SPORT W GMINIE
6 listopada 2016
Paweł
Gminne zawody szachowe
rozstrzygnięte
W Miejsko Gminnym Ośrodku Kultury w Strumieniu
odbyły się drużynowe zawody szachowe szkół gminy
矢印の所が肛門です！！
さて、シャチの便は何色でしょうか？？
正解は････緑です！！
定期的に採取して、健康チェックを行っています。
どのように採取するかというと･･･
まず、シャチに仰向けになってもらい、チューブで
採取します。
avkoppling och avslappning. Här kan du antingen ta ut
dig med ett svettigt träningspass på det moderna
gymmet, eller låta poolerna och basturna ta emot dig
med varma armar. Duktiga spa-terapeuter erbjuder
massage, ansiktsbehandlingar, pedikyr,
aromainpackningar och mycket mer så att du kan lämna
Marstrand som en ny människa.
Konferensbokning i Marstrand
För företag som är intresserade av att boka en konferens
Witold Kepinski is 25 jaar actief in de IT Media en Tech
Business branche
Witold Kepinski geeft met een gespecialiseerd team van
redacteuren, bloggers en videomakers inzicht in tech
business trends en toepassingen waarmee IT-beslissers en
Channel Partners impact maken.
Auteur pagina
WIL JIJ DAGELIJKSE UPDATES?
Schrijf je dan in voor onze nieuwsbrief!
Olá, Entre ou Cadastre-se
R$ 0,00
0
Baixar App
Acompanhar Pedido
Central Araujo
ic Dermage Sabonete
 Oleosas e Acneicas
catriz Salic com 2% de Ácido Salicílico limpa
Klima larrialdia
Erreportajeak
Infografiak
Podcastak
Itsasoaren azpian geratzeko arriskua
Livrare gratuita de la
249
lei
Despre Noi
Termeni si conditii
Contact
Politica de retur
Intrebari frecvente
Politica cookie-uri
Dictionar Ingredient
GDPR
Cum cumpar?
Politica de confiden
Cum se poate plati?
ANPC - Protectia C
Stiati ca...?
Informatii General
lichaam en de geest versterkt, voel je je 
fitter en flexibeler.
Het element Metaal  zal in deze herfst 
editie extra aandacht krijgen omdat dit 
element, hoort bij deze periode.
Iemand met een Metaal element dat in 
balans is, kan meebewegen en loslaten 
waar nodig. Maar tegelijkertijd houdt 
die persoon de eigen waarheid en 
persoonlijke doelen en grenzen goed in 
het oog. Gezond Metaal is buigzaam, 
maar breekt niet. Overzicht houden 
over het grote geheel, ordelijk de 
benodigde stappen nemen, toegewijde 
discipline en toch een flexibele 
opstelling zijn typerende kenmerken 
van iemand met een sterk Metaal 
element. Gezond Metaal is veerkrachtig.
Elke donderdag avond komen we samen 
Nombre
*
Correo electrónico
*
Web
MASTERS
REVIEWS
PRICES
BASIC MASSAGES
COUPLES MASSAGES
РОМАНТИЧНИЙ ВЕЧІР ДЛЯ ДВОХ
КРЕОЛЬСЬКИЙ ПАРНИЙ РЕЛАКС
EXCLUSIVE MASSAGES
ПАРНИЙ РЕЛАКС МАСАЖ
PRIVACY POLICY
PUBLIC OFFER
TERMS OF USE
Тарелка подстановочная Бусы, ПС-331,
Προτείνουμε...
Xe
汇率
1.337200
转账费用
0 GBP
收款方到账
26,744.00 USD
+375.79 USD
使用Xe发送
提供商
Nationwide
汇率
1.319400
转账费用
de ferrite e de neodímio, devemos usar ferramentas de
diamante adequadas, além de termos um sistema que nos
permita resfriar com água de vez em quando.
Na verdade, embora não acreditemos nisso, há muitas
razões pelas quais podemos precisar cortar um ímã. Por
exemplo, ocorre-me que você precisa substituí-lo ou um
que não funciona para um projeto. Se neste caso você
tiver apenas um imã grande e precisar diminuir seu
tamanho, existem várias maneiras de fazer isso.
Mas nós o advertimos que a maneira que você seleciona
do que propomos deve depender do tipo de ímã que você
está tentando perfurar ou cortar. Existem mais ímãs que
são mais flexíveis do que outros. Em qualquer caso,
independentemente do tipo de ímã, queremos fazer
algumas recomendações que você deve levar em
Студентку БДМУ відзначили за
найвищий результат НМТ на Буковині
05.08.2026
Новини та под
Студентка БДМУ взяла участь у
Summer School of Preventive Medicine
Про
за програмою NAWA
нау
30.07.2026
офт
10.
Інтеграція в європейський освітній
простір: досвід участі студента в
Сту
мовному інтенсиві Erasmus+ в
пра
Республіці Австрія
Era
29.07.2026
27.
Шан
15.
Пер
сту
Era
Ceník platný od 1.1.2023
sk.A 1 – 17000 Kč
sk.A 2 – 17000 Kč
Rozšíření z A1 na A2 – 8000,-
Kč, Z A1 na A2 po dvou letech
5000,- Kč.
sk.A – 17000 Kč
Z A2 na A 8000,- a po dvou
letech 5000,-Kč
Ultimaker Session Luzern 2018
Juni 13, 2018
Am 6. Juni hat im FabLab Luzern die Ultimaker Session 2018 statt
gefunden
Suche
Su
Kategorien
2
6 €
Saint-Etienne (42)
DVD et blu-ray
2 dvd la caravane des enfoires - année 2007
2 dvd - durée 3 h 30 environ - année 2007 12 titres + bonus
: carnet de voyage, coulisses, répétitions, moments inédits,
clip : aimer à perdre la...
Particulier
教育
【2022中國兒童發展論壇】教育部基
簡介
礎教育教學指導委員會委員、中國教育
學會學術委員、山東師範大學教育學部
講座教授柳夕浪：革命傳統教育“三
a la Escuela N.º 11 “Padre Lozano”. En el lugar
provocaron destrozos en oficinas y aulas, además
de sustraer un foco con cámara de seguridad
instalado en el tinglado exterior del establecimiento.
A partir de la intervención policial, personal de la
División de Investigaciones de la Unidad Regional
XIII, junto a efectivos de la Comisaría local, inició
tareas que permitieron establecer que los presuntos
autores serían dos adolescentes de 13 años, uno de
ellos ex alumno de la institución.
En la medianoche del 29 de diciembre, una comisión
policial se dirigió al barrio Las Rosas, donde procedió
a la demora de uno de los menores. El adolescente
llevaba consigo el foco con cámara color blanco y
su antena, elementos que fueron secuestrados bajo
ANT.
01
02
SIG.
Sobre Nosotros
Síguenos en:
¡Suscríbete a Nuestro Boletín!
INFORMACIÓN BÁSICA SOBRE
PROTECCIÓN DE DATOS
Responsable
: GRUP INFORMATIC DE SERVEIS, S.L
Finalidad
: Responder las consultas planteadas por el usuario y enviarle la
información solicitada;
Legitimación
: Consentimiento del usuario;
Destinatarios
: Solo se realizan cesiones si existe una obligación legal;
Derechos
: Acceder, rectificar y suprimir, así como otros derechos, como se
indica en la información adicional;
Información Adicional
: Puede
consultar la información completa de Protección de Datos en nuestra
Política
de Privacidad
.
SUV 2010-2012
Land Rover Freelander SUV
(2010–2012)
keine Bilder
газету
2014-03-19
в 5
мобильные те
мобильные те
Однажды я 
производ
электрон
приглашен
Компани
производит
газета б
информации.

= = = =

Reprint exactly the lines above that start at the one with "Witold Kepinski geeft" and end at the one with "PUBLIC OFFER", keeping both and adding none.

Witold Kepinski geeft met een gespecialiseerd team van
redacteuren, bloggers en videomakers inzicht in tech
business trends en toepassingen waarmee IT-beslissers en
Channel Partners impact maken.
Auteur pagina
WIL JIJ DAGELIJKSE UPDATES?
Schrijf je dan in voor onze nieuwsbrief!
Olá, Entre ou Cadastre-se
R$ 0,00
0
Baixar App
Acompanhar Pedido
Central Araujo
ic Dermage Sabonete
 Oleosas e Acneicas
catriz Salic com 2% de Ácido Salicílico limpa
Klima larrialdia
Erreportajeak
Infografiak
Podcastak
Itsasoaren azpian geratzeko arriskua
Livrare gratuita de la
249
lei
Despre Noi
Termeni si conditii
Contact
Politica de retur
Intrebari frecvente
Politica cookie-uri
Dictionar Ingredient
GDPR
Cum cumpar?
Politica de confiden
Cum se poate plati?
ANPC - Protectia C
Stiati ca...?
Informatii General
lichaam en de geest versterkt, voel je je 
fitter en flexibeler.
Het element Metaal  zal in deze herfst 
editie extra aandacht krijgen omdat dit 
element, hoort bij deze periode.
Iemand met een Metaal element dat in 
balans is, kan meebewegen en loslaten 
waar nodig. Maar tegelijkertijd houdt 
die persoon de eigen waarheid en 
persoonlijke doelen en grenzen goed in 
het oog. Gezond Metaal is buigzaam, 
maar breekt niet. Overzicht houden 
over het grote geheel, ordelijk de 
benodigde stappen nemen, toegewijde 
discipline en toch een flexibele 
opstelling zijn typerende kenmerken 
van iemand met een sterk Metaal 
element. Gezond Metaal is veerkrachtig.
Elke donderdag avond komen we samen 
Nombre
*
Correo electrónico
*
Web
MASTERS
REVIEWS
PRICES
BASIC MASSAGES
COUPLES MASSAGES
РОМАНТИЧНИЙ ВЕЧІР ДЛЯ ДВОХ
КРЕОЛЬСЬКИЙ ПАРНИЙ РЕЛАКС
EXCLUSIVE MASSAGES
ПАРНИЙ РЕЛАКС МАСАЖ
PRIVACY POLICY
PUBLIC OFFER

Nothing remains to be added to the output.